Weniger begeisternd war das Wetter am Samstagvormittag, als das Blasorchester der SBB spielte. Den Fans war das egal. Doch dann musste sich Petrus gedacht haben, dass die Aarauer etwas Besseres verdient haben. Und prompt schien am Nachmittag die Sonne. Der gehörte dann auch den Kindern: Endlos drehten Ponys, Karussell und Kindereisenbahn ihre Runden. So richtig ab ging die Post, als der Kinderliedersänger Christian Schenker die Bühne betrat: Vom ersten Takt an sagen die Kinder mit und steckten die Erwachsenen bald an.

Wer die Vergangenheit Revue passieren lassen wollte, konnte dies in der Ausstellung «150 Jahre Bahnhofgeschichte Aarau» tun oder altes Rollmaterial der SBB besichtigen. Wer wollte, konnte sich sogar in den Führerstand des legendären «Churchill-Pfeils» setzen.

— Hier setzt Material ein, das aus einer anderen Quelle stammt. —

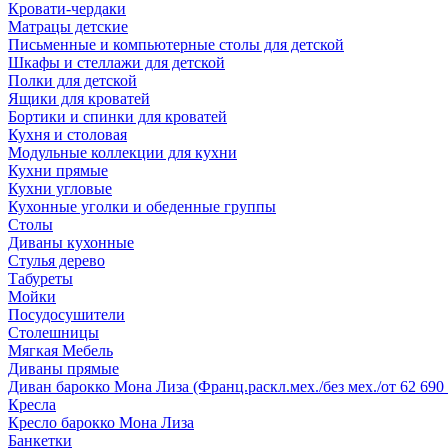
Кровати-чердаки
Матрацы детские
Письменные и компьютерные столы для детской
Шкафы и стеллажи для детской
Полки для детской
Ящики для кроватей
Бортики и спинки для кроватей
Кухня и столовая
Модульные коллекции для кухни
Кухни прямые
Кухни угловые
Кухонные уголки и обеденные группы
Столы
Диваны кухонные
Стулья дерево
Табуреты
Мойки
Посудосушители
Столешницы
Мягкая Мебель
Диваны прямые
Диван барокко Мона Лиза (Франц.раскл.мех./без мех./от 62 690 
Кресла
Кресло барокко Мона Лиза
Банкетки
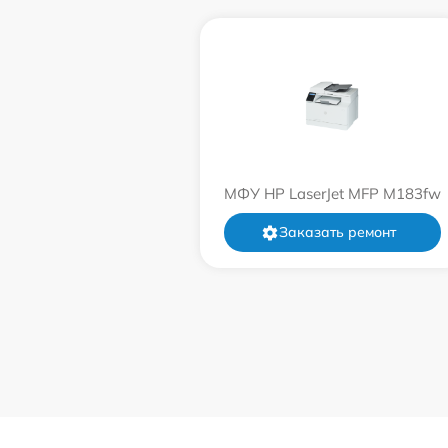
МФУ HP LaserJet MFP M183fw
Заказать ремонт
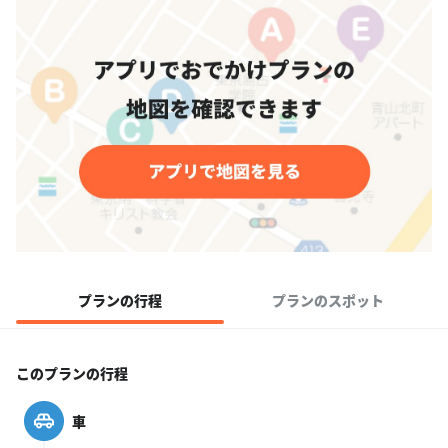
プランの行程
プランのスポット
このプランの行程
車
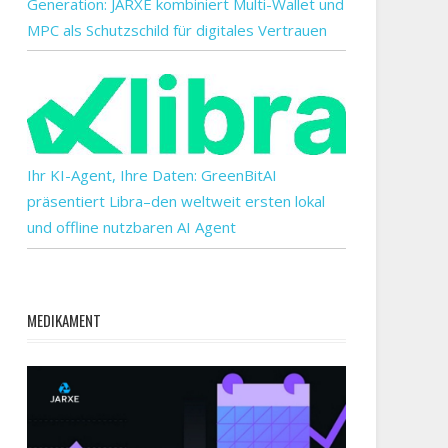
Generation: JARXE kombiniert Multi-Wallet und
MPC als Schutzschild für digitales Vertrauen
Ihr KI-Agent, Ihre Daten: GreenBitAI
präsentiert Libra–den weltweit ersten lokal
und offline nutzbaren AI Agent
:
MEDIKAMENT
-
en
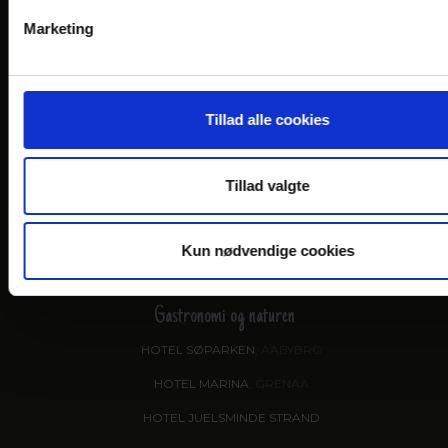
Marketing
HOTEL FALKEN
, VIDEBÆK
HOTEL HJALLERUP KRO
DRONNINGLUND HOTEL
Tillad alle cookies
HOTEL LYNGGÅRDEN
, GARNI HOTEL, HERNING
HOTEL PHØNIX
, GARNI HOTEL, BRØNDERSLEV
Tillad valgte
Kun nødvendige cookies
VANDKANTEN
Gastronomi og naturen
HOTEL SØPARKEN
, AABYBRO
HOTEL MARINA
, GRENAA
HOTEL JUELSMINDE STRAND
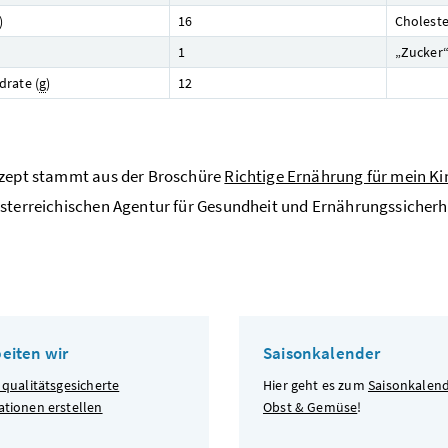
)
16
Choleste
1
„Zucker“
rate (
g
)
12
ezept stammt aus der Broschüre
Richtige Ernährung für mein Ki
sterreichischen Agentur für Gesundheit und Ernährungssicherhe
beiten wir
Saisonkalender
 qualitätsgesicherte
Hier geht es zum
Saisonkalend
ationen erstellen
Obst & Gemüse
!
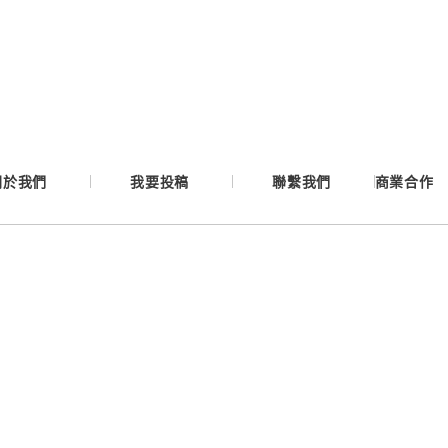
Google
Apple
Email
關於我們
我要投稿
聯繫我們
商業合作
繼續表示您已同意
服務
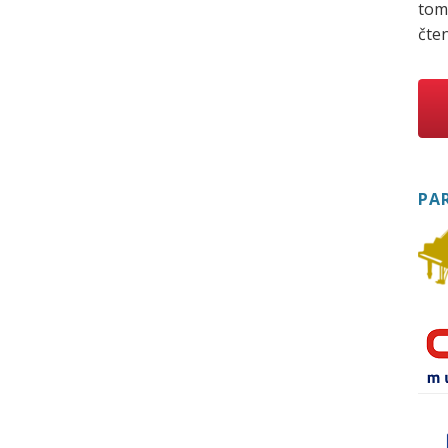
tom
čten
PA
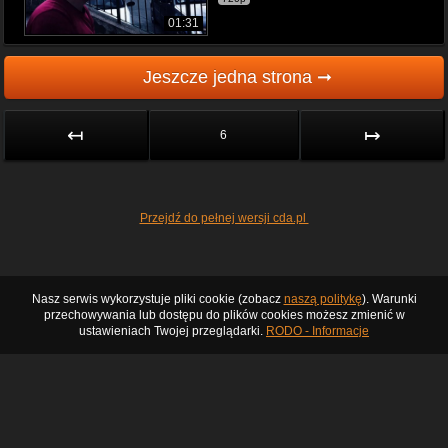
01:31
Jeszcze jedna strona ➞
↤
↦
6
Przejdź do pełnej wersji cda.pl
Nasz serwis wykorzystuje pliki cookie (zobacz
naszą politykę
). Warunki
przechowywania lub dostępu do plików cookies możesz zmienić w
ustawieniach Twojej przeglądarki.
RODO - Informacje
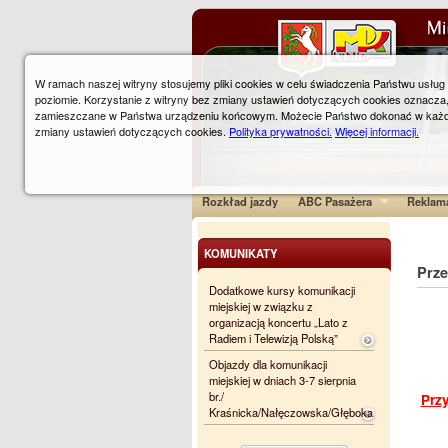
W ramach naszej witryny stosujemy pliki cookies w celu świadczenia Państwu usłu
poziomie. Korzystanie z witryny bez zmiany ustawień dotyczących cookies oznacza
zamieszczane w Państwa urządzeniu końcowym. Możecie Państwo dokonać w każ
zmiany ustawień dotyczących cookies.
Polityka prywatności.
Więcej informacji.
Rozkład jazdy
ABC Pasażera
Reklam
KOMUNIKATY
Prz
Dodatkowe kursy komunikacji
miejskiej w związku z
organizacją koncertu „Lato z
Radiem i Telewizją Polską”
Objazdy dla komunikacji
miejskiej w dniach 3-7 sierpnia
br./
Przy
Kraśnicka/Nałęczowska/Głęboka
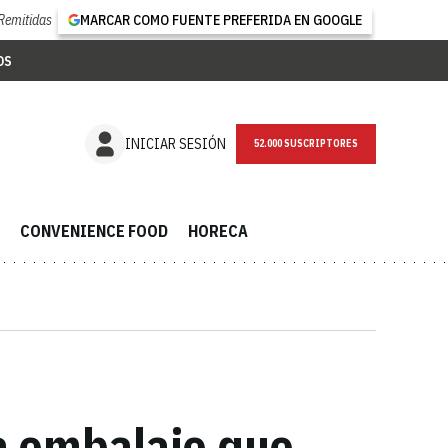
Remitidas
MARCAR COMO FUENTE PREFERIDA EN GOOGLE
OS
NEWSLETTER
INICIAR SESIÓN
CONVENIENCE FOOD
HORECA
a embalaje que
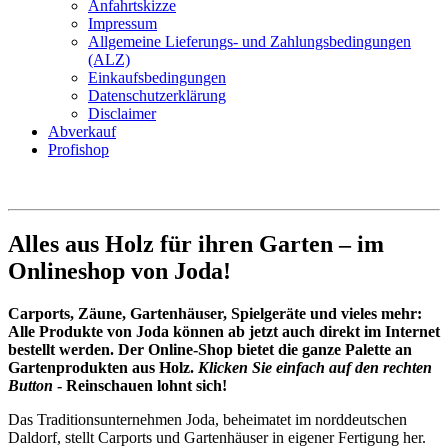
Anfahrtskizze
Impressum
Allgemeine Lieferungs- und Zahlungsbedingungen
(ALZ)
Einkaufsbedingungen
Datenschutzerklärung
Disclaimer
Abverkauf
Profishop
Alles aus Holz für ihren Garten – im
Onlineshop von Joda!
Carports, Zäune, Gartenhäuser, Spielgeräte und vieles mehr:
Alle Produkte von Joda können ab jetzt auch direkt im Internet
bestellt werden. Der Online-Shop bietet die ganze Palette an
Gartenprodukten aus Holz.
Klicken Sie einfach auf den rechten
Button
- Reinschauen lohnt sich!
Das Traditionsunternehmen Joda
, beheimatet im norddeutschen
Daldorf, stellt
Carports
und
Gartenhäuser
in eigener Fertigung her.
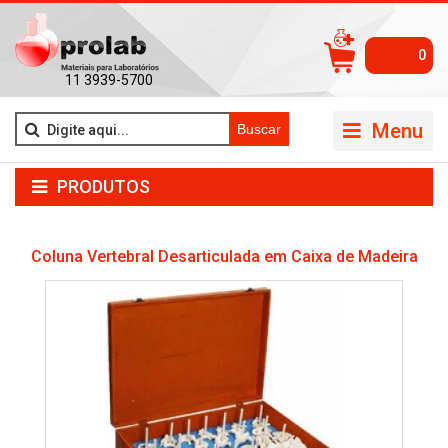
0
11 3939-5700
Menu
Buscar
PRODUTOS
Coluna Vertebral Desarticulada em Caixa de Madeira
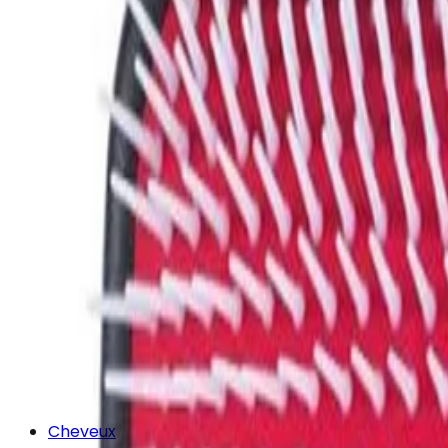
Cheveux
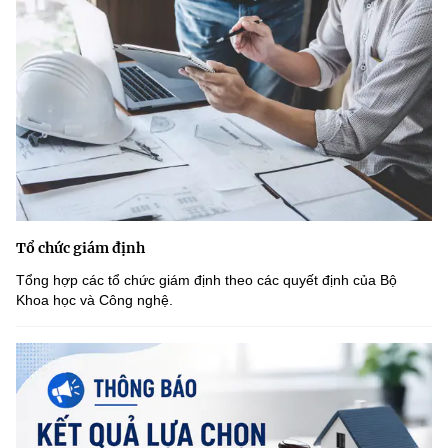
Tổ chức giám định
Tổng hợp các tổ chức giám định theo các quyết định của Bộ
Khoa học và Công nghệ.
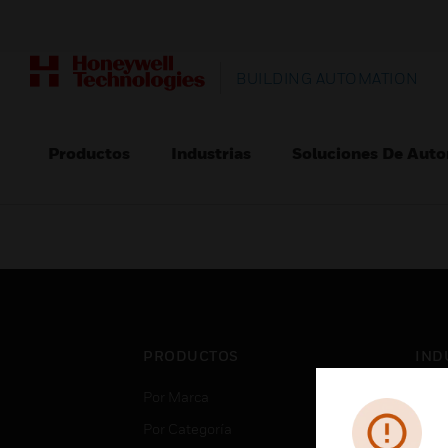
BUILDING AUTOMATION
Productos
Industrias
Soluciones De Auto
PRODUCTOS
IND
Por Marca
Aero
Por Categoría
Cent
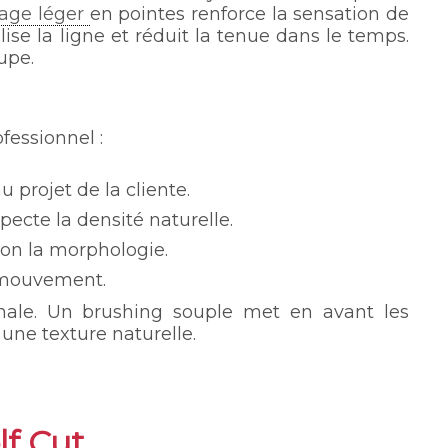
ilage léger
en pointes renforce la sensation de
lise la ligne et réduit la tenue dans le temps.
upe.
fessionnel :
 projet de la cliente.
pecte la densité naturelle.
lon la morphologie.
e mouvement.
inale. Un brushing souple met en avant les
 une texture naturelle.
lf Cut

Vor der Lok «Zugkraft Aargau» bildete sich regelmässig eine Schlange mit Neugierigen. Die allerlängste Schlange wand sich jedoch mitten in Bahnhof, und zwar vor dem Zugang zu den Meyerschen Stollen. Da die Teilnehmerzahl der Besichtigungen begrenzt war und der Andrang gross, konnte lange nicht jeder der wollte auch in den Untergrund abtauchen. Nach den Führungen wurde der Stollen noch kulturell belebt: Der Oltner Slam Poet Kilian Ziegler entzückte tief unter dem Bahnhof mit seinen Wortspielereien die Zuschauer, und wenn es denn ein paar Stollengespenster geben sollte, werden die wohl noch ein Weilchen über seinen Wortwitze lachen.

Koffer für 360 Franken ersteigert

Publikumsmagnet war auch die Fundsachenversteigerung. Highlight war die Versteigerung eines ungeöffneten Koffers, den für 360 Franken der Muhener Nathan Burgherr ergatterte. Der Inhalt des Koffers glich
einer Wundertüte: Tangas in allen Farben, Damenkleider und ein Prada-Täschchen.

Am Abend spielten die Mundart Bands George und Lockstoff und zum Schluss sang sich der Aargauer Soul-Sänger Seven klammheimlich in so manches Frauenherz. Klassisch stiegen zum Abschluss, um kurz nach zehn, die Raketen in den Aarauer Nachthimmel: Der Bahnhof ist eingeweiht – und kann nun in Ruhe altern.